Поднимаясь в казарскую беседку, супруги готовились слушать о бесхозной по случаю морисского вторжения Йерне, куда Баата, сожрав Хаммаила, просто не мог не попытаться запустить лапки. Новость о «Богоизбранном, Богохранимом, Богодарованном и Четырежды Богоугодном» Сервиллии шмякнулась на голову, будто оброненная нерадивым орлом черепаха.
– Что? – не выдержала алатка. – Вот прямо так и подписался?!
Казар вздохнул. На инкрустированный самоцветами аляповатый стол лег высочайший манифест. Средь павлинов, пронизанных молниями грозовых туч и похожих на виадуки радуг чернели подзабытые Матильдой острые буковки. Император обращался к подданным на гайи, однако подпись была гальтарской и дурацкой. Это чтобы не сказать – кощунственной.

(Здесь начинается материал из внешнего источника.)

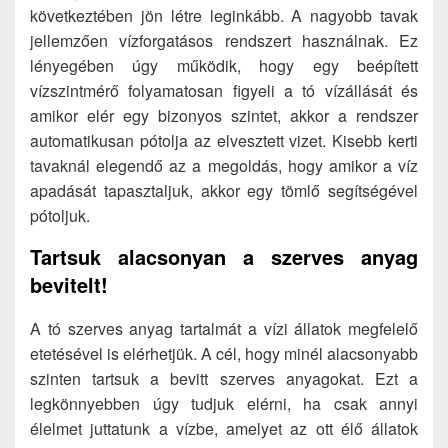
következtében jön létre leginkább. A nagyobb tavak
jellemzően vízforgatásos rendszert használnak. Ez
lényegében úgy működik, hogy egy beépített
vízszintmérő folyamatosan figyeli a tó vízállását és
amikor elér egy bizonyos szintet, akkor a rendszer
automatikusan pótolja az elvesztett vizet. Kisebb kerti
tavaknál elegendő az a megoldás, hogy amikor a víz
apadását tapasztaljuk, akkor egy tömlő segítségével
pótoljuk.
Tartsuk alacsonyan a szerves anyag
bevitelt!
A tó szerves anyag tartalmát a vízi állatok megfelelő
etetésével is elérhetjük. A cél, hogy minél alacsonyabb
szinten tartsuk a bevitt szerves anyagokat. Ezt a
legkönnyebben úgy tudjuk elérni, ha csak annyi
élelmet juttatunk a vízbe, amelyet az ott élő állatok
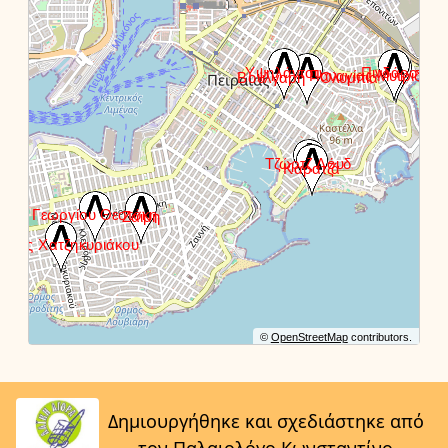
©
OpenStreetMap
contributors.
Δημιουργήθηκε και σχεδιάστηκε από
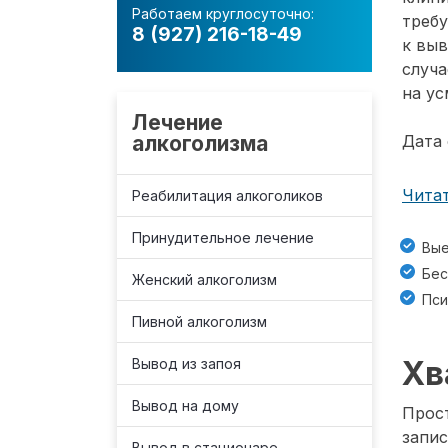
Работаем круглосуточно:
требу
8 (927) 216-18-49
к вы
случа
на ус
Лечение
алкоголизма
Дата 
Читат
Реабилитация алкоголиков
Принудительное лечение
Вые
Бес
Женский алкоголизм
Пси
Пивной алкоголизм
Хв
Вывод из запоя
Вывод на дому
Прост
запис
Вывод в стационаре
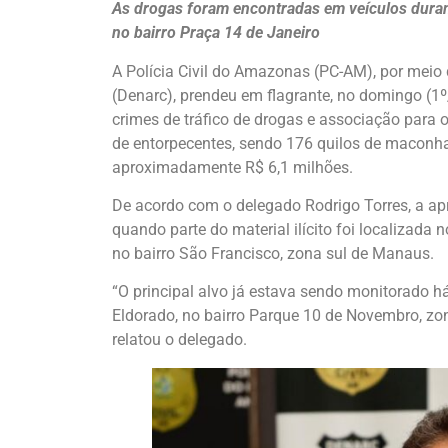
As drogas foram encontradas em veículos duran
no bairro Praça 14 de Janeiro
A Polícia Civil do Amazonas (PC-AM), por meio
(Denarc), prendeu em flagrante, no domingo (1º
crimes de tráfico de drogas e associação para o
de entorpecentes, sendo 176 quilos de maconha
aproximadamente R$ 6,1 milhões.
De acordo com o delegado Rodrigo Torres, a ap
quando parte do material ilícito foi localizada 
no bairro São Francisco, zona sul de Manaus.
“O principal alvo já estava sendo monitorado 
Eldorado, no bairro Parque 10 de Novembro, zona
relatou o delegado.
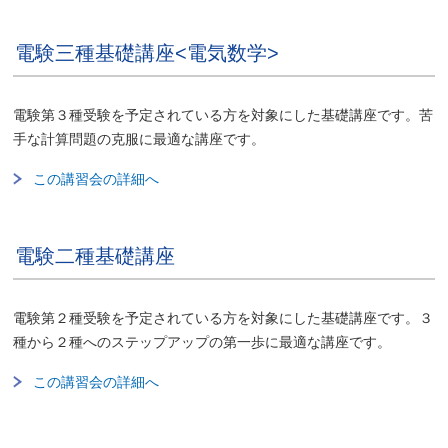
電験三種基礎講座<電気数学>
電験第３種受験を予定されている方を対象にした基礎講座です。苦
手な計算問題の克服に最適な講座です。
この講習会の詳細へ
電験二種基礎講座
電験第２種受験を予定されている方を対象にした基礎講座です。３
種から２種へのステップアップの第一歩に最適な講座です。
この講習会の詳細へ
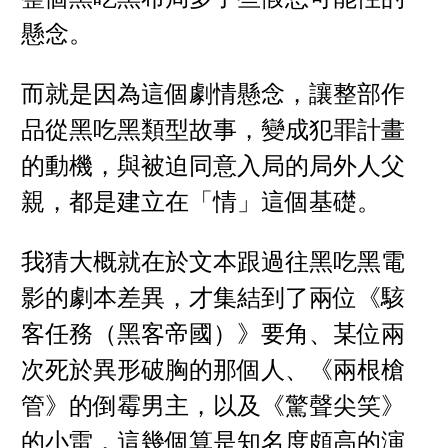
懸念。
而就是因為這個劇情懸念，讓整部作
品從黑吃黑類型故事，變成犯罪計畫
的動機，與被迫同意入局的局外人父
親，都是建立在「情」這個基礎。
我猜大概就在於文本跟過往黑吃黑電
影的劇本差異，才集結到了兩位《駭
客任務（黑客帝國）》要角、某位兩
次死於異形破胸的那個人、《兩根槍
管》的倒霉男主，以及《驚聲尖笑》
的小雷，這幾個算是知名度頗高的演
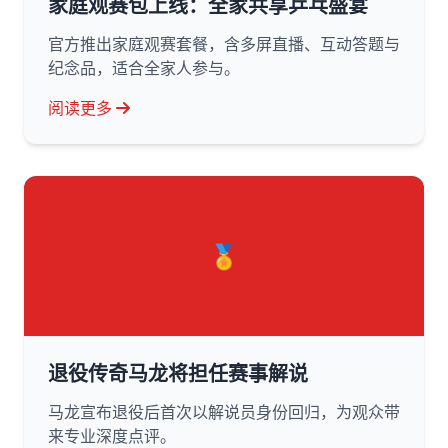
家庭观赛包上线：全家共享乒乓盛宴
官方推出家庭观赛套餐，含多屏直播、互动答题与
纪念品，适合全家人参与。
阅读更多
🏅
退役传奇马龙将担任赛事解说
马龙宣布退役后首次以解说员身份回归，为观众带
来专业深度点评。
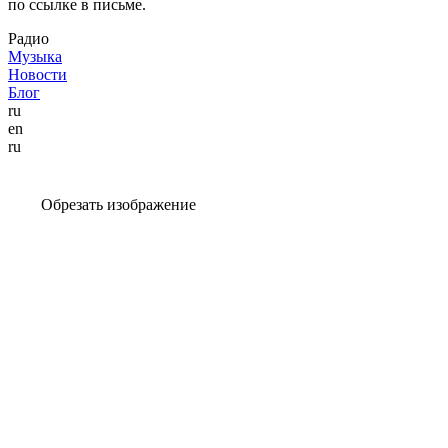
по ссылке в письме.
Радио
Музыка
Новости
Блог
ru
en
ru
Обрезать изображение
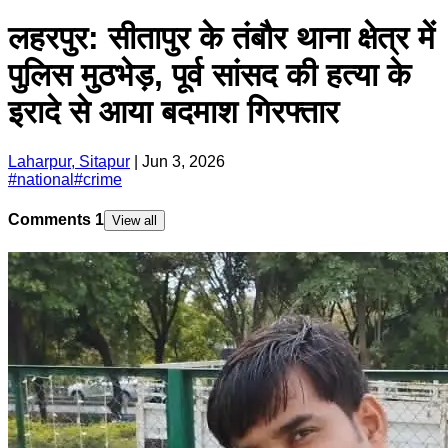
लहरपुर: सीतापुर के तंबौर थाना क्षेत्र में
पुलिस मुठभेड़, पूर्व सांसद की हत्या के
इरादे से आया बदमाश गिरफ्तार
Laharpur, Sitapur
|
Jun 3, 2026
#
national
#
crime
Comments
1
View all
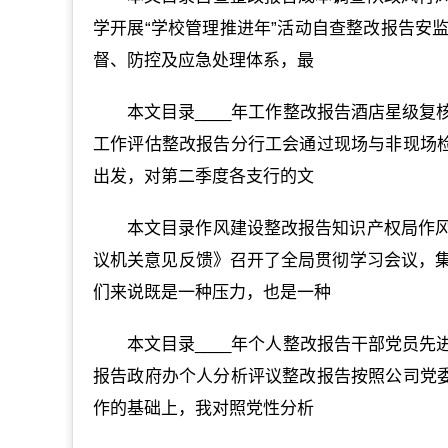
学开展“学校管理推进年”活动自查整改报告安
督、防控及应急处理体系，最
本文目录____年工作整改报告酒店星级
工作评估整改报告分行工会通过现场与非现场检
出发，对第二季度各支行的文
本文目录作风建设整改报告知识产权局作
议机关意见反馈》召开了全局贯彻学习会议，
们来说既是一种压力，也是一种
本文目录____年个人整改报告干部党员
报告政府办个人分析评议整改报告按照公司党委
作的基础上，我对照党性分析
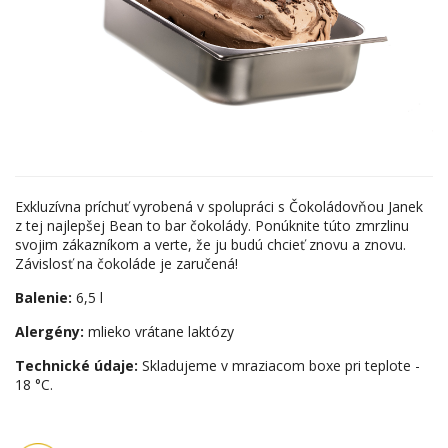
Exkluzívna príchuť vyrobená v spolupráci s Čokoládovňou Janek
z tej najlepšej
Bean to bar čokolády. Ponúknite
túto zmrzlinu
svojim
zákazníkom a verte, že ju
budú chcieť
znovu a znovu.
Závislosť na čokoláde je zaručená!
Balenie:
6,5 l
Alergény:
mlieko vrátane laktózy
Technické údaje:
Skladujeme v mraziacom boxe pri teplote -
18 °C.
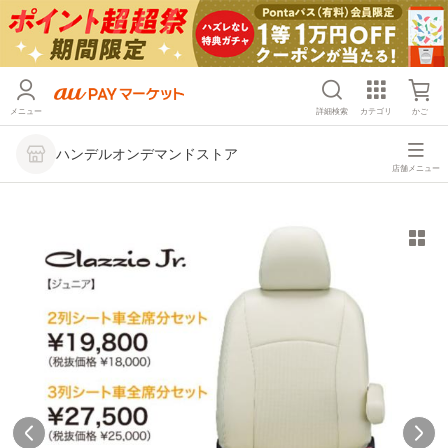
メニュー
詳細検索
カテゴリ
かご
ハンデルオンデマンドストア
店舗メニュー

– Иссерциала б ему послать, богоданцу, – буркнула Матильда, по милости внука возненавидевшая любую гальтарщину. – «Мы, любимый сын и надежда Создателя, принимая возложенную Им на Нас ношу…» Да по нему святой поход плачет!
– Я чту и ожидаю, – Лисенок счел уместным напомнить о своем благочестии, причем на талиг, – и я в полной растерянности.
Длинные – еще длинней, чем у сестры, – ресницы были созданы для того, чтобы ими хлопать, в чем казар и поднаторел. Впрочем, кто бы сейчас не хлопал? Незазорно было и рот открыть.
– Странно сие и сомнительно, – пробасил супруг. – Гайифцы в ереси плещутся, будто свиньи в грязи, но к Создателю в избранники прежде не набивались, на земле гадили. Откуда сия бумага, и можно ли ей доверять?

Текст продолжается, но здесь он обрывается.